A Marxist undergraduate in philosophy in the early ’70s, I naturally took an interest in Georg Wilhelm Friedrich Hegel, whose “dialectical method” Karl Marx claimed to have put on a materialist foundation. Etymology alone should have suggested to me immediately that διαλεκτική (dialektikē), rooted in λέγειν (legein,“to speak”) cannot find fertile soil in a cosmos consisting exclusively and exhaustively of ὕλη (hyle, “matter”). But materialists take for granted their reasoning ability, even though what they presuppose renders reasoning problematic. August 27th is Hegel’s birthday.
Breaking with Marx in the mid-’70s, I was seduced by the elegant prose of the rationalist Brand Blanshard. His doctrine of internal relations was more hospitable to dialectic than materialism, but no more rationally satisfactory. It was an undemonstrated, and indemonstrable, working hypothesis that requires omniscience to be in back of everything (for which Blanshard never argued). Every particular is the way it is just because everything as a whole is the way it is. This is worthless as an explanation unless one happens to be omniscient. August 27th is also the date of Blanshard’s nativity.

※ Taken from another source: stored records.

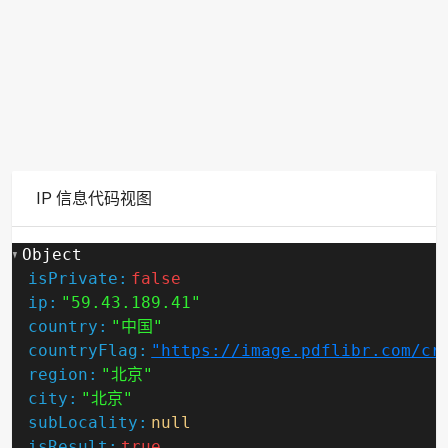
IP 信息代码视图
Object
isPrivate:
false
ip:
"59.43.189.41"
country:
"中国"
countryFlag:
"https://image.pdflibr.com/cr
region:
"北京"
city:
"北京"
subLocality:
null
isResult:
true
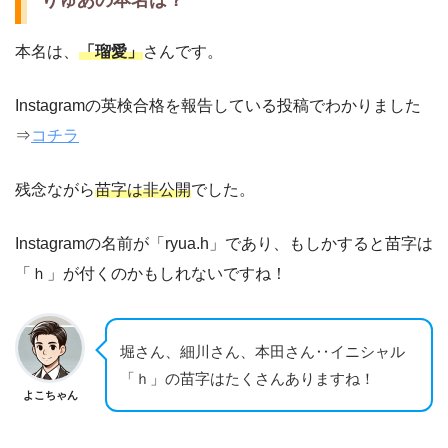
本名は、
「瑠愛」
さんです。
Instagramの英検合格を報告している投稿でわかりました
⇒
コチラ
残念ながら
苗字は非公開
でした。
Instagramの名前が「ryua.h」であり、もしかすると苗字は
「ｈ」が付くのかもしれないですね！
堀さん、細川さん、本田さん‥イニシャル
「ｈ」の苗字はたくさんありますね！
よこちゃん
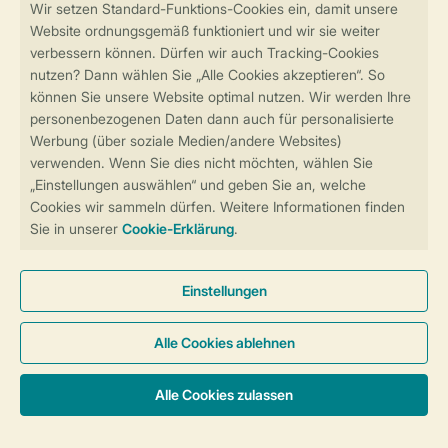
Sicher und schnell zur Online-Buchung
Sichere Datenübertragung
Sicheres Bezahlen
Sicherstellung Deiner Privatsphäre
Weitere Informationen und Einstellungen
Allgemeine Bedingungen
Impressum
Datenschutz
Cookies und Banner
Barrierefreiheit
Unterkünfte & Preise
© 2026 Landal GreenParks GmbH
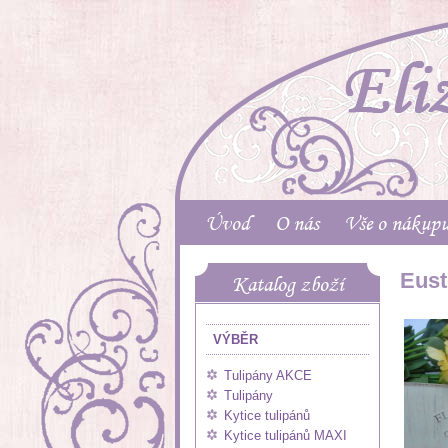
Úvod
O nás
Vše o nákup
Eust
Katalog zboží
VÝBĚR
Tulipány AKCE
Tulipány
Kytice tulipánů
Kytice tulipánů MAXI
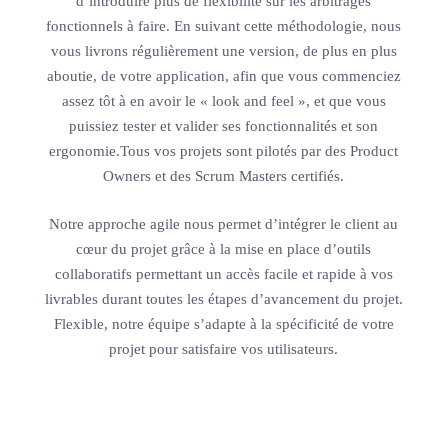
d’introduire plus de flexibilité sur les arbitrages
fonctionnels à faire. En suivant cette méthodologie, nous
vous livrons régulièrement une version, de plus en plus
aboutie, de votre application, afin que vous commenciez
assez tôt à en avoir le « look and feel », et que vous
puissiez tester et valider ses fonctionnalités et son
ergonomie.Tous vos projets sont pilotés par des Product
Owners et des Scrum Masters certifiés.
Notre approche agile nous permet d’intégrer le client au
cœur du projet grâce à la mise en place d’outils
collaboratifs permettant un accès facile et rapide à vos
livrables durant toutes les étapes d’avancement du projet.
Flexible, notre équipe s’adapte à la spécificité de votre
projet pour satisfaire vos utilisateurs.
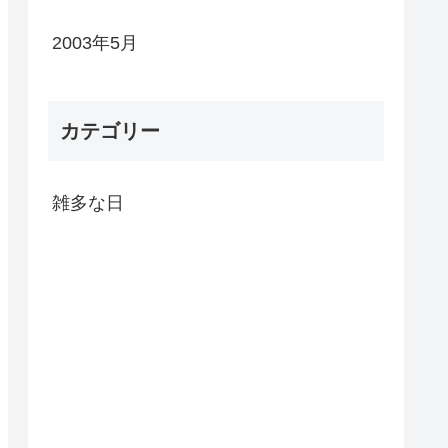
2003年5月
カテゴリー
雑多な日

In 1963, however, it was the deathday, if you will, of William Edward Burghardt Du Bois, in whom scholarship, civil rights activism, Pan-Africanism and, ultimately, Communism of the Stalinist species coalesced. He left the herculean task of his editing his literary estate to Herbert Aptheker. This generated work for about a dozen research assistants, including the teenaged edition of yours truly. Du Bois died in Ghana the day before Martin Luther King memorably addressed the quarter-million souls thronged at the Lincoln Memorial after their March on Washington. King was the event’s last speaker; a few hours earlier Roy Wilkins, Executive Secretary of the NAACP (which Du Bois co-founded in 1909), had informed the crowd of Du Bois’ passing. (See the program below.)
Sixty years on, I remember that day. Tomorrow will mark a personal milestone, one I’ll leave my readers to sleuth out.
Not wanting this month to fade away without my having posted something, I reproduce my critique of Sean Gabb‘s epistemological musings from twenty years ago. I’m not picking on him, just rummaging through old essays to see if any are worth being worn in public again on this site. On my old one I wrote that the “firmest hand in England writing on behalf of classical liberal ideas belongs to Dr. Sean Gabb. Only when he wandered near philosophy proper did I find something to disagree with him about.” Below is my reply to his “On Being Uncertain: A Case for Scepticism,” Free Life Commentary, No. 105, 26 May 2003. He graciously published this criticism in his Free Life: A Journal of Classical Liberal and Libertarian Thought, Issue 47, 4 August 2003. (The links given on my old site are as dead as doornails.)
Dogmatic Uncertainty
“Murderous conviction” are the last words of Sean Gabb’s odd rhetorical exercise, but we must begin with them to understand what precedes them.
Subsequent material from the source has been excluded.